The stories range from light and amusing to darn near tragic. There are tales about daily life, stories of love found, of amusing mis-understandings, and in one story of vicious bullying by children and adults. All end with a “happily for the known future,” and the guilty do make amends. I get a sense that the book is written for female readers, which explains the tone and that the protagonists are the women of town.
One thing is very much missing, and that is the presence of black South Africans. There is nary a whiff of Apartheid or the modern struggle for equality and justice in the book. Corriebush is idealized through and through, if by idealized you mean that the only problems are those caused by misunderstandings and human nature.
I recommend this as a cookbook, and as a light read with happy endings. I’m going to try several of the recipes. If you are looking for stories about South Africa as it really is, warts as well as chocolate torts, this is not your book.
*In England, Aga is a brand of stove. Aga-saga is a sometimes derogatory name for stories and novels about domestic life and minor family dramas, the sort of thing you can imagine two women sitting in the kitchen to discuss over tea and biscuits/cookies. Every so often I get in the mood for something like that. Jan Karon’s Mitford books are similar in feeling, but on a wider canvas.

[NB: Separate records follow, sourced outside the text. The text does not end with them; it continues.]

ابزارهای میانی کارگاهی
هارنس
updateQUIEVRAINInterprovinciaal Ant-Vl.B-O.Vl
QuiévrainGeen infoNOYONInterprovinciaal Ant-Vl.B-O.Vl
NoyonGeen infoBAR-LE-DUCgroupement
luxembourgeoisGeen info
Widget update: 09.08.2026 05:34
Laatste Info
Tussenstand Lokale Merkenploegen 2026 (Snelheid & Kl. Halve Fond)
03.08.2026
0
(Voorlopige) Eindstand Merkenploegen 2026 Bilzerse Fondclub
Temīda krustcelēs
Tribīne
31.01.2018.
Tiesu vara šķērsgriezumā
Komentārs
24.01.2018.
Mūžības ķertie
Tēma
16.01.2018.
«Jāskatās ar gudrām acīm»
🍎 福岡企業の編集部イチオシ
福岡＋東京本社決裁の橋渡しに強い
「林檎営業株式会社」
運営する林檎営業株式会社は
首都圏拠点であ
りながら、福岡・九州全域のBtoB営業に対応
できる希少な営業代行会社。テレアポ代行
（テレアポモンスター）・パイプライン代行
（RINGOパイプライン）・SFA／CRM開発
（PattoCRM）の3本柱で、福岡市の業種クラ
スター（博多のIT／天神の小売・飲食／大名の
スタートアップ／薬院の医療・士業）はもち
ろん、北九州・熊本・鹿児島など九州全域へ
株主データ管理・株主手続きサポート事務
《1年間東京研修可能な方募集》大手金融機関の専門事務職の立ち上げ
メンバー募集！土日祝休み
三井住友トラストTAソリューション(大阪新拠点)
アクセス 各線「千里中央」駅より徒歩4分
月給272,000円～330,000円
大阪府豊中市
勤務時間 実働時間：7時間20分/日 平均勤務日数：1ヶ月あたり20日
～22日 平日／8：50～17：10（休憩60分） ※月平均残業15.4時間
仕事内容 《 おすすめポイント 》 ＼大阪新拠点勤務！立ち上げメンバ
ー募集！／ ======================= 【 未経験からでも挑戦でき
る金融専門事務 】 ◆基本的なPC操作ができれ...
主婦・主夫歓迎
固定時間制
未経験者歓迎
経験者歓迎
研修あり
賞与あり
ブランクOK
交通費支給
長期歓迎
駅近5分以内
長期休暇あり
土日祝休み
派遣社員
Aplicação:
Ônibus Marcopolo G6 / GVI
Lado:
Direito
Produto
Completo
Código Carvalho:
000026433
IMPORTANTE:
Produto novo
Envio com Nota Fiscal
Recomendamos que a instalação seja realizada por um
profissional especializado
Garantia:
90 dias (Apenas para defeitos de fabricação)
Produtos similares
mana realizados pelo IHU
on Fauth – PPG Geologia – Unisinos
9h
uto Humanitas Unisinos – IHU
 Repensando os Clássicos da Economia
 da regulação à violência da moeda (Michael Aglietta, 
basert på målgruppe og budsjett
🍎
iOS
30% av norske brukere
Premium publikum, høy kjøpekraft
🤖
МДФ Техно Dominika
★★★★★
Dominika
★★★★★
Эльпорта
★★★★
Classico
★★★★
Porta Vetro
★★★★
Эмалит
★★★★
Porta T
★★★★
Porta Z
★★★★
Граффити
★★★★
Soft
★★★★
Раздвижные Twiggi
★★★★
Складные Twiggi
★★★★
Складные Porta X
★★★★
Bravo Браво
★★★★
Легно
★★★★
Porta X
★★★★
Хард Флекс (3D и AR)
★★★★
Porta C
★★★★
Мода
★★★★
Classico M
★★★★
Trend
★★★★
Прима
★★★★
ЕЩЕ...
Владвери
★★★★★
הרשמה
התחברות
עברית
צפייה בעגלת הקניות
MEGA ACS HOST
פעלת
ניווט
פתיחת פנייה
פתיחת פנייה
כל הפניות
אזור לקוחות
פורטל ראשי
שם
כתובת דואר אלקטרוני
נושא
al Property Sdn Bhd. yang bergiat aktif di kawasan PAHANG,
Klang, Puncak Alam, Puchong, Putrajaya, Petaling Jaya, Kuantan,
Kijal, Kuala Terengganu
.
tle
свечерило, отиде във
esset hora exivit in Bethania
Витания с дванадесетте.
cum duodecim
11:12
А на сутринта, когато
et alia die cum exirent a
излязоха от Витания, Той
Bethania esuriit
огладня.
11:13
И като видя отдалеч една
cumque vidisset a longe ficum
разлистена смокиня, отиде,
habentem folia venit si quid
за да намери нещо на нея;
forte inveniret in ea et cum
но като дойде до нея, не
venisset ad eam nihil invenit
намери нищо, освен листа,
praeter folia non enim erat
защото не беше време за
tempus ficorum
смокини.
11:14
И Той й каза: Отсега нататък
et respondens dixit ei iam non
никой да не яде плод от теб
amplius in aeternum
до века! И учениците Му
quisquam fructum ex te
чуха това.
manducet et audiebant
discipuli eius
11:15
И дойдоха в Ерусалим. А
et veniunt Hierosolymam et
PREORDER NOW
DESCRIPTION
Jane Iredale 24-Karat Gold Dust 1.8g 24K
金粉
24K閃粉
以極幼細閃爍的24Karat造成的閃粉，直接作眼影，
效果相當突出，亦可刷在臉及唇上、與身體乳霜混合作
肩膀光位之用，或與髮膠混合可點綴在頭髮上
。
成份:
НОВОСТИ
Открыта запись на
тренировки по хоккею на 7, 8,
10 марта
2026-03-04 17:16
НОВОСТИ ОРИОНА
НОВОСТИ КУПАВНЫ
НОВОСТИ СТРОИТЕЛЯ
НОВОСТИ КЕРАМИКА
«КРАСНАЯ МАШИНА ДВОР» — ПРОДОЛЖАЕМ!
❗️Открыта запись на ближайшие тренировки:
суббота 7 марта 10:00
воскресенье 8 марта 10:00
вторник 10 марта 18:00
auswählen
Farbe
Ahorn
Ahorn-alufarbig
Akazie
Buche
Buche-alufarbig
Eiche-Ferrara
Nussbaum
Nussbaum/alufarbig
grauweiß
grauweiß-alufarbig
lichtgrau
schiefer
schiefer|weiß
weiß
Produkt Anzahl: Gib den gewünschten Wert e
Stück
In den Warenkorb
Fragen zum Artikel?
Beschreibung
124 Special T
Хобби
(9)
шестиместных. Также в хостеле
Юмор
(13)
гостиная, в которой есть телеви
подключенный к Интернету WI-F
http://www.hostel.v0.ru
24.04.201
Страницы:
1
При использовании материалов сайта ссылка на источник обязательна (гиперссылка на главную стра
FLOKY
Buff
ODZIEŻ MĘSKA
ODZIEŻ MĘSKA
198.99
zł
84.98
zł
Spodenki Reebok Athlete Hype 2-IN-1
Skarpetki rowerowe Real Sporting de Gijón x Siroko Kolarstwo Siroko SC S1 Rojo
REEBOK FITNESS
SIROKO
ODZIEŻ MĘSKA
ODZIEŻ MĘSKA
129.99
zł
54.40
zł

So an Aga-saga is a romance novel without the romance?
There are often romantic elements, but the romance is usually not the center of the story.
Maybe better to call it a cozy without the murders.
If it were an anime, the nicer kind would be what sometimes is called a “slice of life” and sometimes a “healing anime.” (A “healing anime” is an anime that has a lot of warm fuzzies, reiteration of basic Japanese values, encouragement, and minimal conflict. People tend to watch them in Japan after coming home late from work or finishing the ridiculous high school study hours, so they run on TV about 1 AM.)
Also known as novels that leave you Aga-st.
I ‘knew’ Peter would come up with something… sigh… 🙂
Is he an aga-nist, or an ant(i)-aga-nist?
The pun-ishment will continue until morale improves. 😉
In Russia don’t get cooked by the Baba (Y) aga.
Tata Industries makes the brand named Naga,
But at this rate we’ll scribe a painful saga!
— Quip-Draw McGraw, the punfighter 🙂
Well, after the very serious entry, it’s time for some silliness and groaners.
It was a painful week so far (mind and body), and I needed to vent a bit.